Section 84 however provides that –

“The court may permit an affidavit to be used, notwithstanding it is defective in form …”

This provision is always taken for an all saving provision but that certainly is not the case. It is only intended to save only affidavit that are defective “in form” and not those that are defective in substance. In the case of Ijaodola v. Registered Trustees of C & S.C.M. (2006) 4 NWLR (Pt. 969) 159 this court (Ibadan Division) held as follows –

“It is contrary to section 90(d) of the Evidence Act for affidavits to contain unattested erasures, interlineations and alterations and section 90(h) of the Evidence Act also forbids the Commissioner for Oaths to permit such erasures, interlineations and alterations after the affidavit has been sworn without re-swearing it. Where the erasures, interlineations and alterations have not been attested by the Commissioner for Oaths and the affidavit has not been re-sworn, it may safely be presumed that the erasures, interlineations and alterations on the affidavit had been made after the affidavits had been sworn and that the Commissioner for Oaths knew nothing about them.” In the instant case, the Court of Appeal declined to exercise its discretion under S. 84 of the Evidence Act to permit the applicant’s affidavits to be used in the application since the erasures, interlineations and alterations contained in the affidavit were not attested to by the Commissioner for Oaths and the affidavits were not re-sworn, and the implication is also stated on the same case as follows:

“Where a court declines to exercise its discretion under section 84 of the Evidence Act to permit a defective affidavit in support of an application to be used in the application, the implication is that the application is totally unsupported by any affidavit. The further implication is that no facts or materials have been placed before the court on which it can exercise its discretion to grant or not to grant the application.

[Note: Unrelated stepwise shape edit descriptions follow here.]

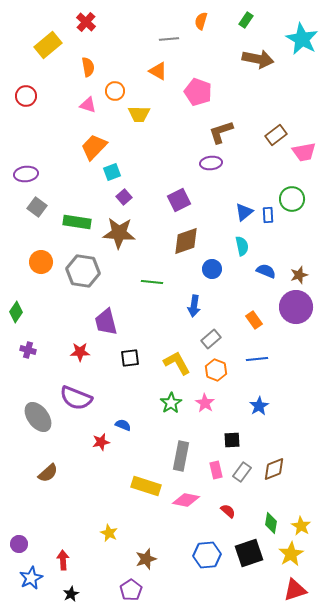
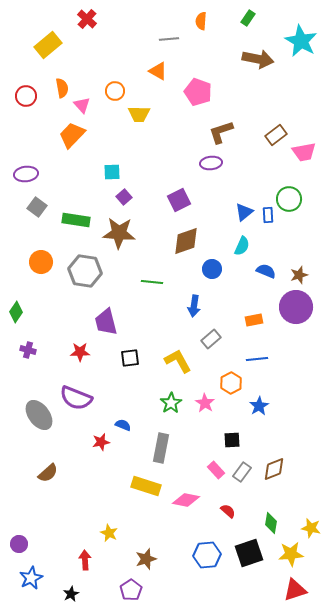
green rectangle at (246, 20): moved 2 px right, 2 px up
orange semicircle at (201, 21): rotated 12 degrees counterclockwise
red cross at (86, 22): moved 1 px right, 3 px up
cyan star at (302, 39): moved 1 px left, 2 px down
orange semicircle at (88, 67): moved 26 px left, 21 px down
pink triangle at (88, 105): moved 6 px left; rotated 30 degrees clockwise
orange trapezoid at (94, 147): moved 22 px left, 12 px up
cyan square at (112, 172): rotated 18 degrees clockwise
green circle at (292, 199): moved 3 px left
green rectangle at (77, 222): moved 1 px left, 2 px up
cyan semicircle at (242, 246): rotated 36 degrees clockwise
gray hexagon at (83, 271): moved 2 px right
orange rectangle at (254, 320): rotated 66 degrees counterclockwise
yellow L-shape at (177, 363): moved 1 px right, 2 px up
orange hexagon at (216, 370): moved 15 px right, 13 px down; rotated 10 degrees clockwise
gray ellipse at (38, 417): moved 1 px right, 2 px up
gray rectangle at (181, 456): moved 20 px left, 8 px up
pink rectangle at (216, 470): rotated 30 degrees counterclockwise
yellow star at (301, 526): moved 10 px right, 2 px down; rotated 18 degrees counterclockwise
yellow star at (291, 554): rotated 25 degrees clockwise
red arrow at (63, 560): moved 22 px right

I can not agree less with the submission of the respondents that the addition of the words “attached and marked exhibit ‘A’ in paragraph 8 of the affidavit in support goes to the substance and not form and therefore the affidavit as a whole cannot be relied upon in its application. I am to add that in viewing the proposed notice and grounds of appeal there is also an addition which is hand-written. Counsel should prepare their documents in cases before the court with utmost care to avoid constant erasure, alteration and mutilation.

In totality, this application is incompetent and therefore ought to be struck out, and it is hereby struck out with N5, 000.00 costs to the respondents.